Exercise details:
Starting at the first line of the data below, retype every line up to and including the one containing "Шноркель (шнорхель) LLDPE".

Transcribed page contents:
%%

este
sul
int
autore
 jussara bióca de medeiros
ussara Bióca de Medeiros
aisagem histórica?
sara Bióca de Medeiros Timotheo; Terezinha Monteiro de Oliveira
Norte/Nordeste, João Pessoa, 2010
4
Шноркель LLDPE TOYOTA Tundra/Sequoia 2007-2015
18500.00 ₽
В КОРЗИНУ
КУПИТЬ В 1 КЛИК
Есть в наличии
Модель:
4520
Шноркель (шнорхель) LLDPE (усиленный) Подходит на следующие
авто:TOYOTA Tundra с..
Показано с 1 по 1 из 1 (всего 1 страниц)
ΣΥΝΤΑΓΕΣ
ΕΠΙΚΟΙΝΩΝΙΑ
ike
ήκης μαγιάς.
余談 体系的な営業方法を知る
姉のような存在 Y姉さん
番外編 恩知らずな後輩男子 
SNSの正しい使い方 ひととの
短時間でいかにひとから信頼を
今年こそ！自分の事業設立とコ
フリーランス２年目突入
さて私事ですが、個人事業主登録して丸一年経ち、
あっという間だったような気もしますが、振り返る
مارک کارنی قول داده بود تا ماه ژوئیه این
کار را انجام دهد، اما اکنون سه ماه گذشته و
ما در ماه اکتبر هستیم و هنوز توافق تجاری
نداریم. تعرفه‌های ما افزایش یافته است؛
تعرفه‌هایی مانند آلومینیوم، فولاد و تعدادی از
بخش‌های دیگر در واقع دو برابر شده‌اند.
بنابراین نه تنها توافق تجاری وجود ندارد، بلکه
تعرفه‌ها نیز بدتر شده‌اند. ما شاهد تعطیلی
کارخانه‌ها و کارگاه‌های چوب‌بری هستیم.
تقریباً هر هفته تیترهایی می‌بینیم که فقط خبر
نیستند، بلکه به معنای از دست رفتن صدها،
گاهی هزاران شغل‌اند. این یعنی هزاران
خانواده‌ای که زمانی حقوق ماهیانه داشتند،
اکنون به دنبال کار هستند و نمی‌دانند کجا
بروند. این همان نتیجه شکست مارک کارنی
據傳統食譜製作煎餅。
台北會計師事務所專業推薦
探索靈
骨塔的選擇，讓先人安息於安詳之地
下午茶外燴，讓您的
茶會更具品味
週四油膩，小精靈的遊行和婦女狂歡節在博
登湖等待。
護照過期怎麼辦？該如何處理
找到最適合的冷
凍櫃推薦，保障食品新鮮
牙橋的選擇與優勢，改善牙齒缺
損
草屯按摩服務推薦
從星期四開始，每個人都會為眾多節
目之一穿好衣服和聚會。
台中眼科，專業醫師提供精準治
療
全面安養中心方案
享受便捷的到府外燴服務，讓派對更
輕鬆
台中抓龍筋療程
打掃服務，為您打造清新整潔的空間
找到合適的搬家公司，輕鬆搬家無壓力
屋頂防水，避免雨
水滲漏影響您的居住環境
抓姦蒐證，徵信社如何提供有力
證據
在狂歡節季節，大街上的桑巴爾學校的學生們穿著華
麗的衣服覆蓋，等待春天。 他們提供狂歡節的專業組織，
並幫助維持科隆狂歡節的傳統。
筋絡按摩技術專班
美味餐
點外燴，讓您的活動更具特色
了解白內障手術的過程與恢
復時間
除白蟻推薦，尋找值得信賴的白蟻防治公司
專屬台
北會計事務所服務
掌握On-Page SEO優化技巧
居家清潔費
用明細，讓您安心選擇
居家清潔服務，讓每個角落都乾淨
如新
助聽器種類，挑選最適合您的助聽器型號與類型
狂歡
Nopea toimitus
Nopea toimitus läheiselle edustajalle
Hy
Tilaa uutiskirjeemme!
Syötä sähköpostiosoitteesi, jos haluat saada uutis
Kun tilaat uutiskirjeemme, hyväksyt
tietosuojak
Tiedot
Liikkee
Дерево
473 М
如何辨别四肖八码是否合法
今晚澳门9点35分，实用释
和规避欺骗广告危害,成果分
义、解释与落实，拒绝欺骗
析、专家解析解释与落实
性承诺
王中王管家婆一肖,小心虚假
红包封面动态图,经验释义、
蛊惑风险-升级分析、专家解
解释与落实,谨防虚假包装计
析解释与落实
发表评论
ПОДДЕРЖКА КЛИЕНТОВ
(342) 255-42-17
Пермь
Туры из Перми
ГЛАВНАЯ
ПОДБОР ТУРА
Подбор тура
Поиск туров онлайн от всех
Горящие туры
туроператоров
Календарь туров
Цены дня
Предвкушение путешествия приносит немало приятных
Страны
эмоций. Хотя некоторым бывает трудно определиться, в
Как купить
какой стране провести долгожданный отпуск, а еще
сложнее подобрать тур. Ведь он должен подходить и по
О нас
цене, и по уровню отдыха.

%%

Result below:
este
sul
int
autore
 jussara bióca de medeiros
ussara Bióca de Medeiros
aisagem histórica?
sara Bióca de Medeiros Timotheo; Terezinha Monteiro de Oliveira
Norte/Nordeste, João Pessoa, 2010
4
Шноркель LLDPE TOYOTA Tundra/Sequoia 2007-2015
18500.00 ₽
В КОРЗИНУ
КУПИТЬ В 1 КЛИК
Есть в наличии
Модель:
4520
Шноркель (шнорхель) LLDPE (усиленный) Подходит на следующие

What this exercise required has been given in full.